Here’s today’s dispatch from the crossroads of faith, media and culture.

“The Road Less Graveled.” That’s how Crackerjack creator Bryan Coley describes the journey of his independent comedy film. Though the film as a Christian theme, Coley doesn’t want it tossed into the faith-based film bin. He says this one’s for the masses. Perhaps the biggest leg up for Crackerjack as it ambles toward its September 12th premiere the support of comedian Jeff Foxworthy (The American Bible Challenge) who is on board as the film’s executive producer and narrator.
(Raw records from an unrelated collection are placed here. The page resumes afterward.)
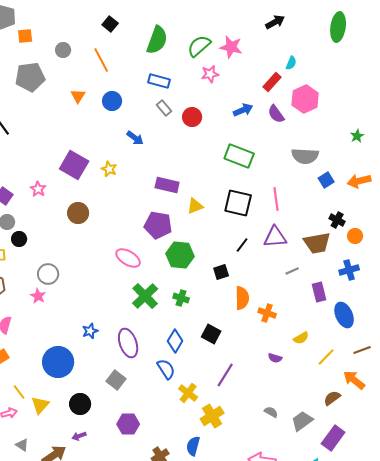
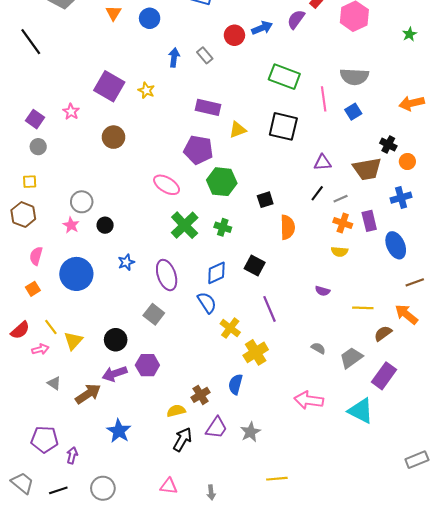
gray rectangle: (164, 108) -> (205, 55), moved
blue arrow: (243, 110) -> (262, 28), moved
purple semicircle: (276, 114) -> (296, 19), moved, turned 72
green star: (357, 136) -> (410, 34), moved
blue arrow: (135, 138) -> (174, 58), turned -120
blue square: (326, 180) -> (353, 112), moved
pink line: (276, 199) -> (324, 99), moved
purple triangle: (275, 237) -> (323, 163), size x0.7
black circle: (19, 239) -> (105, 225), moved
black line: (242, 245) -> (317, 193), moved
orange cross: (267, 313) -> (343, 223), moved
yellow semicircle: (301, 338) -> (339, 252), moved, turned 35
blue diamond: (175, 341) -> (216, 273), turned 35
yellow line: (326, 357) -> (363, 308), moved, turned 48
blue circle: (58, 362) -> (76, 274), moved
purple line: (225, 375) -> (269, 309), turned -55
purple hexagon: (128, 424) -> (147, 365), moved
purple arrow: (79, 436) -> (115, 374), size x1.6

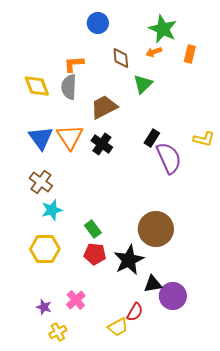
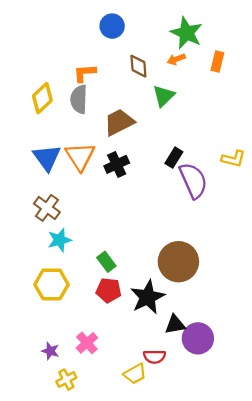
yellow diamond: (37, 86) -> (42, 98), turned 68
black cross: (102, 144) -> (117, 164), turned 30
red semicircle: (135, 312) -> (154, 357), turned 60

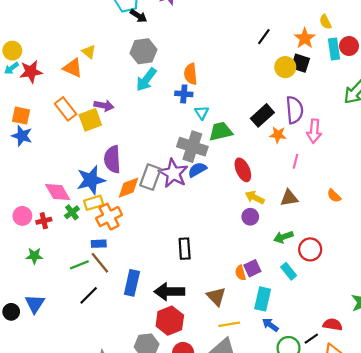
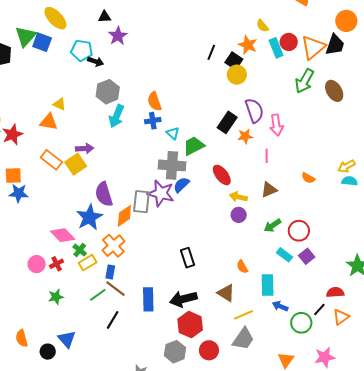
black square: (300, 63) -> (234, 61), moved, turned 30
yellow rectangle: (94, 203) -> (88, 263), moved
blue rectangle: (99, 244) -> (110, 272), turned -64
purple square: (252, 268) -> (307, 256), moved

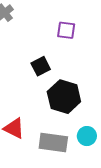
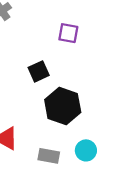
gray rectangle: (53, 142) -> (49, 156), size x0.7

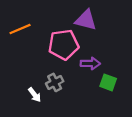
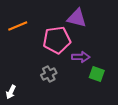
white arrow: (35, 95) -> (11, 92), moved, turned 64

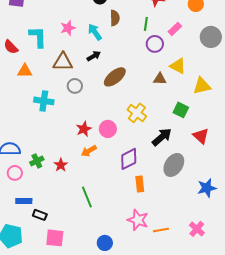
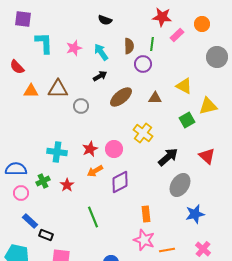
brown semicircle: (115, 18) -> (129, 46), moved
pink rectangle: (175, 29) -> (177, 35), moved
cyan L-shape: (38, 37) -> (44, 43), moved
purple circle: (155, 44) -> (143, 64), moved
brown triangle: (63, 62) -> (58, 89), moved
brown triangle: (160, 79) -> (155, 98), moved
cyan cross: (44, 101) -> (57, 152), moved
green square: (181, 110) -> (187, 120), moved, turned 35
purple diamond: (129, 159) -> (120, 182), moved
orange rectangle: (140, 184) -> (146, 214), moved
blue star: (207, 188) -> (195, 214), moved
blue rectangle: (24, 201) -> (30, 221), turned 42

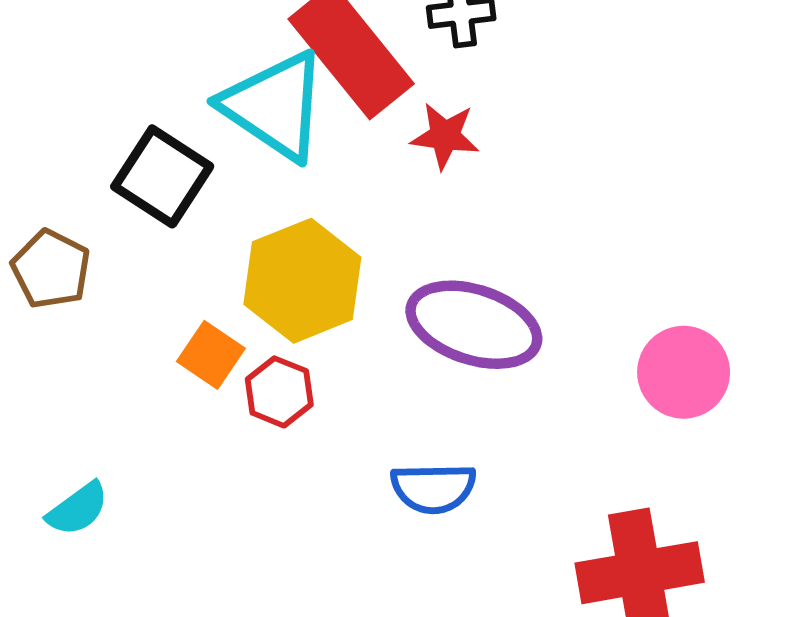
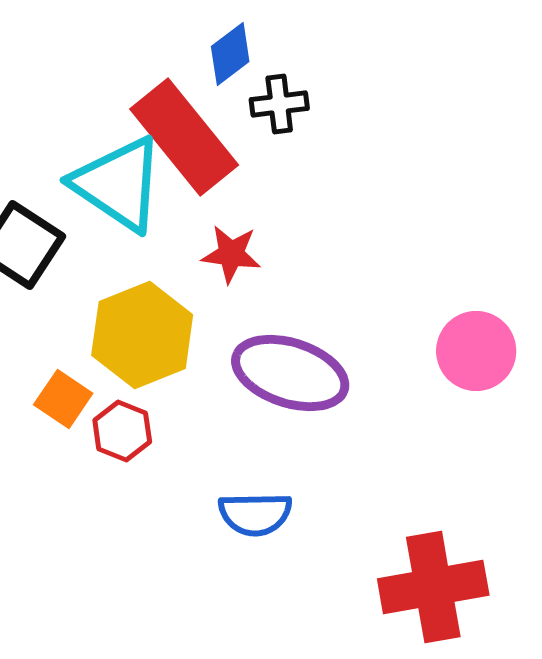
red star: (445, 136) -> (231, 254), moved
pink circle: (684, 372) -> (476, 351), moved

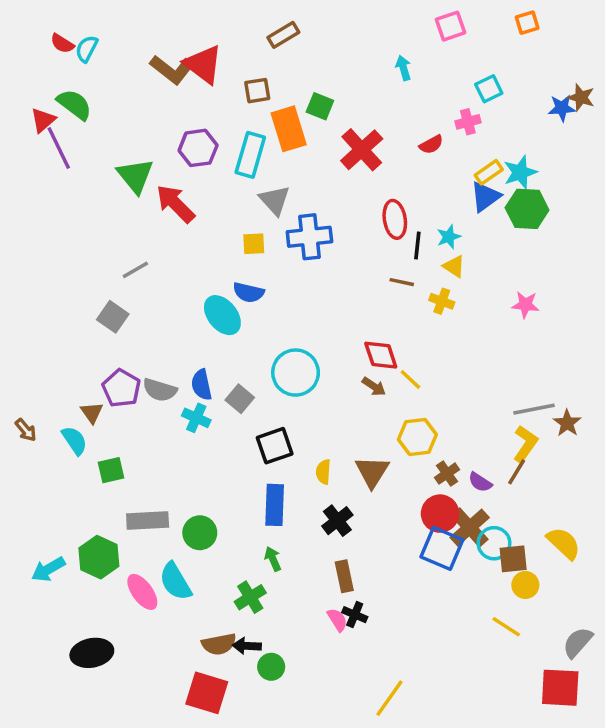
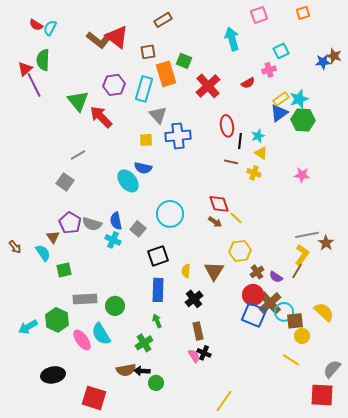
cyan arrow: (403, 68) -> (232, 39), size x1.6
green semicircle: (74, 104) -> (43, 60), turned -125
red square: (207, 693) -> (94, 398), moved

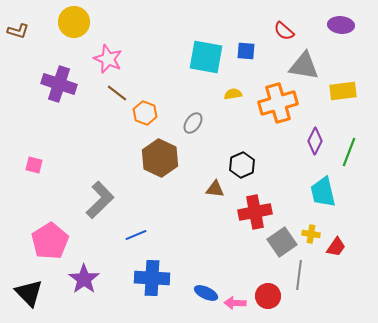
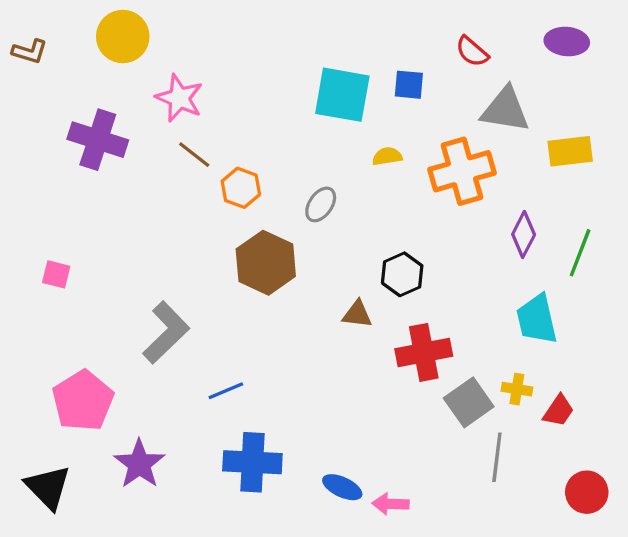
red circle: (268, 296) -> (587, 492), moved

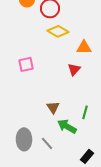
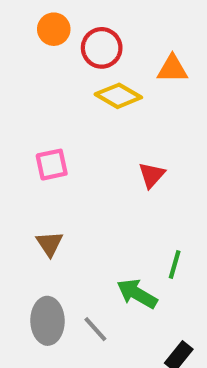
orange triangle: (84, 47) -> (172, 69), moved
brown triangle: (53, 107) -> (50, 244), moved

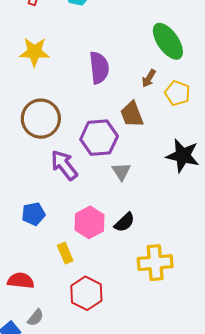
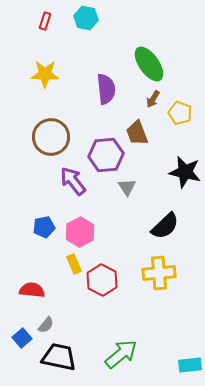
green ellipse: (168, 41) -> (149, 64), moved
pink hexagon: (90, 222) -> (80, 232), moved
black semicircle: (124, 222) -> (165, 226), moved, size x1.4
red hexagon: (86, 293) -> (102, 280), moved

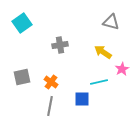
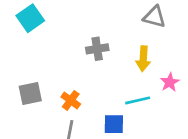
gray cross: (60, 45) -> (97, 49), moved
yellow arrow: (103, 52) -> (143, 59), turned -120

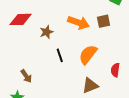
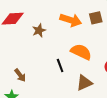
black line: (60, 55) -> (60, 65), moved
orange semicircle: (88, 55) -> (81, 52), turned 80

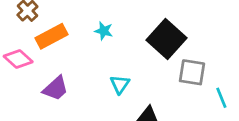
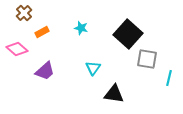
orange rectangle: (52, 36) -> (42, 32), size x0.6
cyan line: (221, 98) -> (169, 78), turned 35

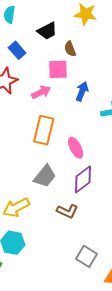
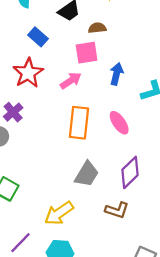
brown semicircle: (70, 49) -> (97, 28), turned 112
pink ellipse: (76, 148) -> (119, 123), moved

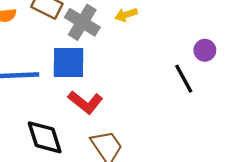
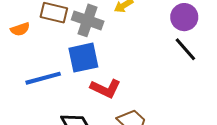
purple circle: (205, 50) -> (184, 17), moved, size x1.4

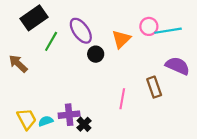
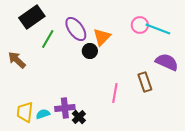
cyan line: (168, 31) -> (158, 29), turned 30
orange triangle: (121, 39) -> (102, 37), moved
yellow trapezoid: (27, 119) -> (25, 112), turned -145

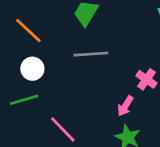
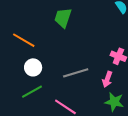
gray line: (91, 54) -> (76, 73), moved

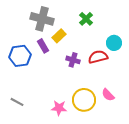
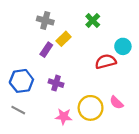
gray cross: (42, 19) -> (45, 21), size x0.7
purple rectangle: (43, 46) -> (46, 50), turned 64
blue hexagon: (20, 56) -> (21, 81), moved
purple cross: (73, 60) -> (56, 83), moved

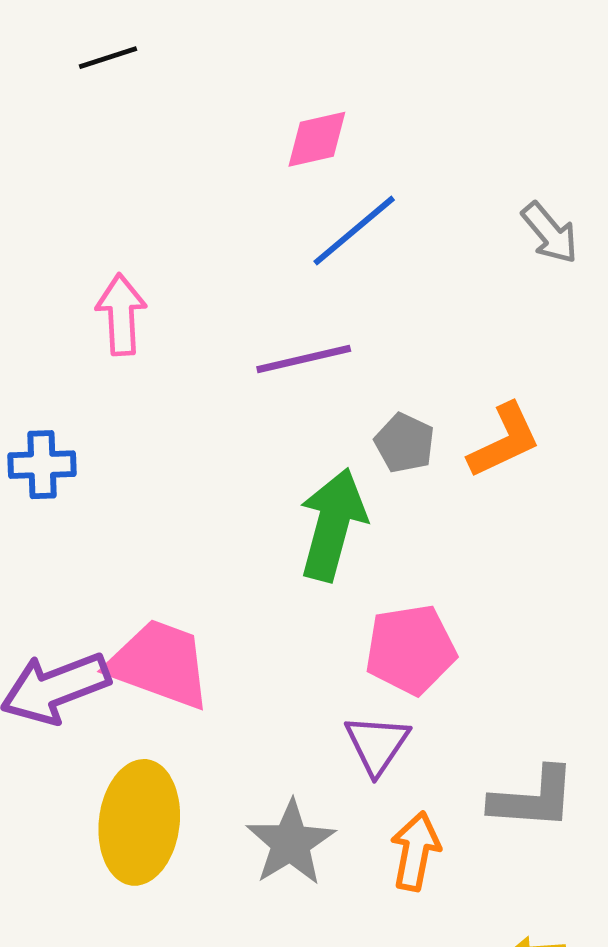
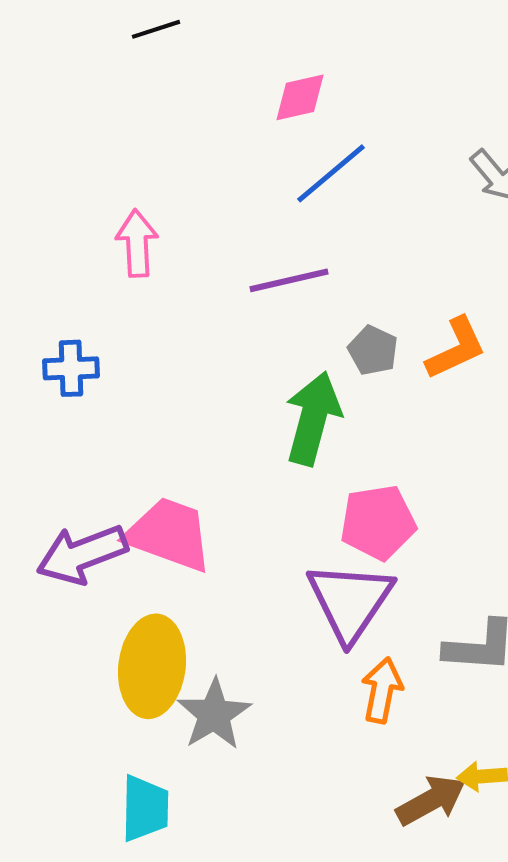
black line: (108, 58) -> (156, 29), moved
purple triangle: (377, 744) -> (350, 601), size x1.6
gray star: (291, 843) -> (214, 714), moved

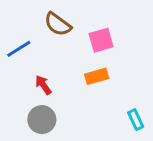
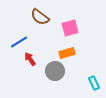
blue line: (19, 49) -> (19, 42), moved
gray circle: (42, 120) -> (55, 71), moved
As for the story, here’s the description from the website of Coley’s development shingle, Art Within: Bill “Crackerjack” Bailey IV, a lovable loser who is skilled in avoiding the responsibilities of manhood. His residence of choice is a singlewide and the only diamond that he gets near is not on the finger of his live-in girlfriend, Sherry. But when Sherry learns she’s pregnant and moves out to push Crackerjack into action, the root of his artful dodging is unearthed. It’s a leak in the Bailey gene pool — a generational curse in which the Bailey men leave as soon as a baby is in the picture. Faced with losing his true love or confronting the curse and his impending fatherhood, Crackerjack does what any responsible man would do — play ball! Through an unexpected twist of fate, he stumbles into the comical world of church league softball, where men struggle with being lovers or fighters on the field. With Sherry’s delivery date drawing close, will he stay or will he go?

I recently spoke with Coley about his vision for Crackerjack and Christian filmmaking in general.

JWK: What inspired you to write Crackerjack?

BRYAN COLEY: It was kind of one of those moments where, you know, you’re sitting there brainstorming and all of a sudden something pops into your head — like, you know, prostitute, puppets, softball and mascot Jesus — and it’s like gold!

JWK: Stream-of-consciousness comedy, I get it. You obviously have a sense of humor. Are you a standup yourself?

BC: Heavens, no. Definitely not.

JWK: What is your background?

BC: I have a theater background and I went to NYU Film School. I worked for Turner Broadcasting for 12 years and I started a company called Art Within which has been around for about 17 years. We’ve been devoted for a while to helping writers — first it was playwrights and, now, it’s screenwriters — to blend their faith with good storytelling in a way that’s totally different than most people have seen before. So, that’s what we’ve been working on for a long time…We just decided we had to bring something to market…(to give) people a vision as to what we were talking about.

JWK: How’d you get Jeff Foxworthy as the narrator and executive producer?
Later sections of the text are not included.